Clear the buffer memory.

detect(inputs)[source]

Process queries to detect black-box attack.

Parameters

inputs (numpy.ndarray) – Query sequence.

Raises

ValueError – The parameters of threshold or num_of_neighbors is not available.

detect_diff(inputs)[source]

Detect adversarial samples from input samples, like the predict_proba function in common machine learning model.

Parameters

inputs (Union[numpy.ndarray, list, tuple]) – Data been used as references to create adversarial examples.

Raises

NotImplementedError – This function is not available in class SimilarityDetector.

fit(inputs, labels=None)[source]

Process input training data to calculate the threshold. A proper threshold should make sure the false positive rate is under a given value.

Parameters
Returns

  • list[int], number of the nearest neighbors.

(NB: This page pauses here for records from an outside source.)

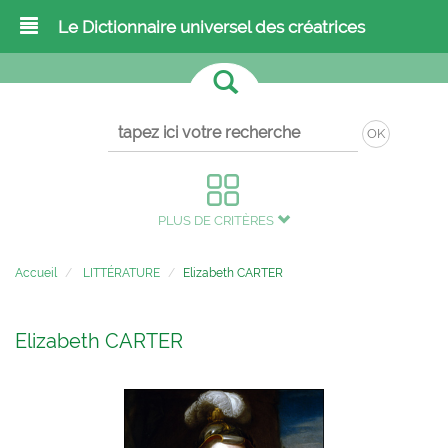
Le Dictionnaire universel des créatrices
OK
PLUS DE CRITÈRES
Accueil
LITTÉRATURE
Elizabeth CARTER
Elizabeth CARTER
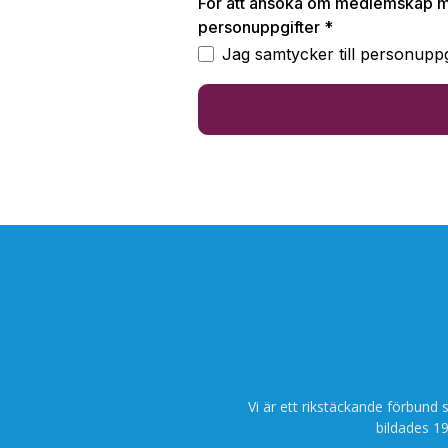
Vi är ett rikstäckande förbund 
bildades 19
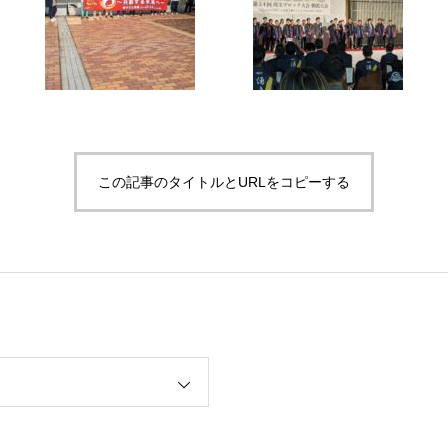
この記事のタイトルとURLをコピーする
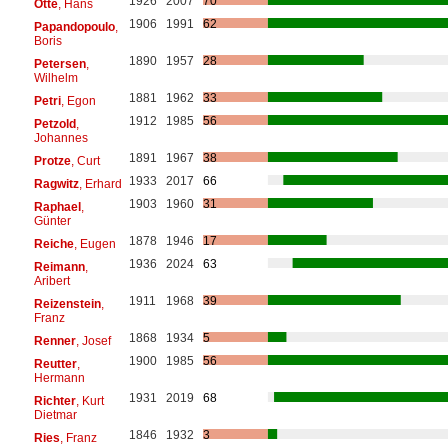
1926
2007
70
Otte
, Hans
1906
1991
62
Papandopoulo
,
Boris
1890
1957
28
Petersen
,
Wilhelm
1881
1962
33
Petri
, Egon
1912
1985
56
Petzold
,
Johannes
1891
1967
38
Protze
, Curt
1933
2017
66
Ragwitz
, Erhard
1903
1960
31
Raphael
,
Günter
1878
1946
17
Reiche
, Eugen
1936
2024
63
Reimann
,
Aribert
1911
1968
39
Reizenstein
,
Franz
1868
1934
5
Renner
, Josef
1900
1985
56
Reutter
,
Hermann
1931
2019
68
Richter
, Kurt
Dietmar
1846
1932
3
Ries
, Franz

  • list[float], calculated thresholds for different K.

Raises

ValueError – The number of training data is less than max_k_neighbor!

get_detected_queries()[source]

Get the indexes of detected queries.

Returns

list[int], sequence number of detected malicious queries.

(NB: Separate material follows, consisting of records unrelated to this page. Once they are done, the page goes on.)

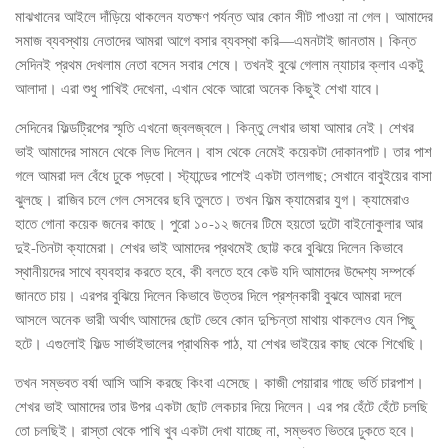
মাঝখানের আইলে দাঁড়িয়ে থাকলেন যতক্ষণ পর্যন্ত আর কোন সীট পাওয়া না গেল। আমাদের
সমাজ ব্যবস্থায় নেতাদের আমরা আগে বসার ব্যবস্থা করি—এমনটাই জানতাম। কিন্ত
সেদিনই প্রথম দেখলাম নেতা বসেন সবার শেষে। তখনই বুঝে গেলাম ন্যাচার ক্লাব একটু
আলাদা। এরা শুধু পাখিই দেখেনা, এখান থেকে আরো অনেক কিছুই শেখা যাবে।
সেদিনের ফিল্ডট্রিপের স্মৃতি এখনো জ্বলজ্বলে। কিন্তু লেখার ভাষা আমার নেই। শেখর
ভাই আমাদের সামনে থেকে লিড দিলেন। বাস থেকে নেমেই কয়েকটা দোকানপাট। তার পাশ
গলে আমরা দল বেঁধে ঢুকে পড়বো। স্ট্যান্ডের পাশেই একটা তালগাছ; সেখানে বাবুইয়ের বাসা
ঝুলছে। রাজিব চলে গেল সেসবের ছবি তুলতে। তখন ফিল্ম ক্যামেরার যুগ। ক্যামেরাও
হাতে গোনা কয়েক জনের কাছে। পুরো ১০-১২ জনের টিমে হয়তো দুটো বাইনোকুলার আর
দুই-তিনটা ক্যামেরা। শেখর ভাই আমাদের প্রথমেই ছোট্ট করে বুঝিয়ে দিলেন কিভাবে
স্থানীয়দের সাথে ব্যবহার করতে হবে, কী বলতে হবে কেউ যদি আমাদের উদ্দেশ্য সম্পর্কে
জানতে চায়। এরপর বুঝিয়ে দিলেন কিভাবে উত্তর দিলে প্রশ্নকারী বুঝবে আমরা দলে
আসলে অনেক ভারী অর্থাৎ আমাদের ছোট ভেবে কোন দুশ্চিন্তা মাথায় থাকলেও যেন পিছু
হটে। এগুলোই ফিল্ড সার্ভাইভালের প্রাথমিক পাঠ, যা শেখর ভাইয়ের কাছ থেকে শিখেছি।
তখন সম্ভবত বর্ষা আসি আসি করছে কিংবা এসেছে। কাজী পেয়ারার গাছে ভর্তি চারপাশ।
শেখর ভাই আমাদের তার উপর একটা ছোট লেকচার দিয়ে দিলেন। এর পর হেঁটে হেঁটে চলছি
তো চলছিই। রাস্তা থেকে পাখি খুব একটা দেখা যাচ্ছে না, সম্ভবত ভিতরে ঢুকতে হবে।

get_detection_interval()[source]

Get the interval between adjacent detections.

Returns

list[int], number of queries between adjacent detections.

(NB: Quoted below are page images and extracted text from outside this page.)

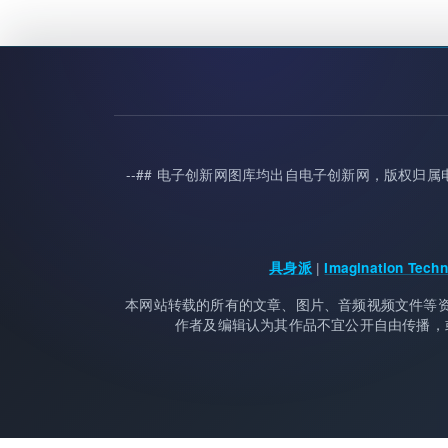
--## 电子创新网图库均出自电子创新网，版权
|
具身派
Imagination Te
本网站转载的所有的文章、图片、音频视频文件等
作者及编辑认为其作品不宜公开自由传播，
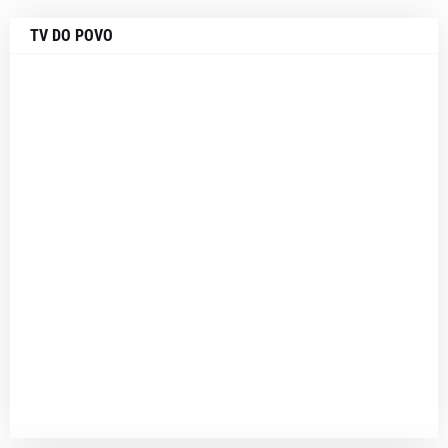
TV DO POVO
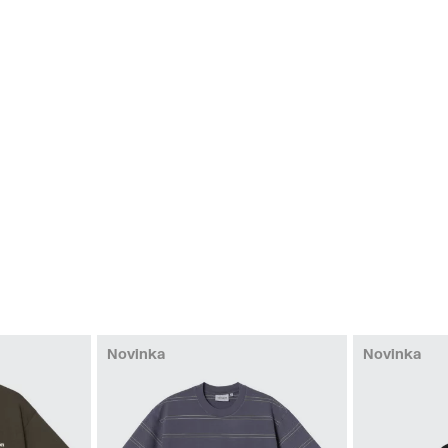
Novinka
Novinka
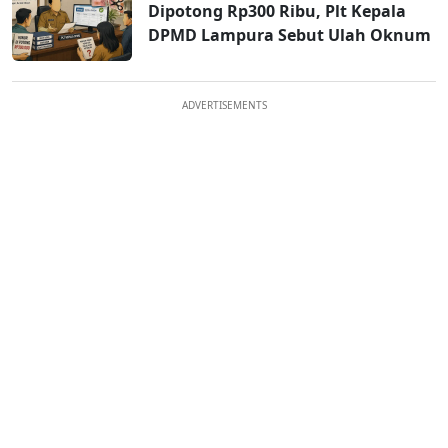
Dipotong Rp300 Ribu, Plt Kepala
DPMD Lampura Sebut Ulah Oknum
ADVERTISEMENTS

set_threshold(num_of_neighbors, threshold)[source]

Set the parameters num_of_neighbors and threshold.

Parameters
  • num_of_neighbors (int) – Number of the nearest neighbors.

  • threshold (float) – Detection threshold.

transform(inputs)[source]

Filter adversarial noises in input samples.

Parameters

inputs (Union[numpy.ndarray, list, tuple]) – Data been used as references to create adversarial examples.

Raises

NotImplementedError – This function is not available in class SimilarityDetector.

class mindarmour.adv_robustness.detectors.SpatialSmoothing(model, ksize=3, is_local_smooth=True, metric='l1', false_positive_ratio=0.05)[source]

Detect method based on spatial smoothing. Using Gaussian filtering, median filtering, and mean filtering, to blur the original image. When the model has a large threshold difference between the predicted values before and after the sample is blurred, it is judged as an adversarial example.

Parameters
  • model (Model) – Target model.

  • ksize (int) – Smooth window size. Default: 3.

  • is_local_smooth (bool) – If True, trigger local smooth. If False, none local smooth. Default: True.

  • metric (str) – Distance method. Default: ‘l1’.

  • false_positive_ratio (float) – False positive rate over benign samples. Default: 0.05.

Examples

>>> import mindspore.ops.operations as P
>>> from mindspore.nn import Cell
>>> from mindspore import Model
>>> from mindarmour.adv_robustness.detectors import SpatialSmoothing
>>> class Net(Cell):
...     def __init__(self):
...         super(Net, self).__init__()
...         self._softmax = P.Softmax()
...     def construct(self, inputs):
...         return self._softmax(inputs)
>>> input_shape = (50, 3)
>>> np.random.seed(1)
>>> input_np = np.random.randn(*input_shape).astype(np.float32)
>>> np.random.seed(2)
>>> adv_np = np.random.randn(*input_shape).astype(np.float32)
>>> model = Model(Net())
>>> detector = SpatialSmoothing(model)
>>> threshold = detector.fit(input_np)
>>> detector.set_threshold(threshold.item())
>>> detected_res = np.array(detector.detect(adv_np))
detect(inputs)[source]

Detect if an input sample is an adversarial example.

Parameters

inputs (numpy.ndarray) – Suspicious samples to be judged.

Returns

list[int], whether a sample is adversarial. if res[i]=1, then the input sample with index i is adversarial.

detect_diff(inputs)[source]

Return the raw distance value (before apply the threshold) between the input sample and its smoothed counterpart.

Parameters

inputs (numpy.ndarray) – Suspicious samples to be judged.

Returns

float, distance.

fit(inputs, labels=None)[source]

Train detector to decide the threshold. The proper threshold make sure the actual false positive rate over benign sample is less than the given value.

Parameters
Returns

float, threshold, distance larger than which is reported as positive, i.e. adversarial.

set_threshold(threshold)[source]

Set the parameters threshold.

Parameters

threshold (float) – Detection threshold.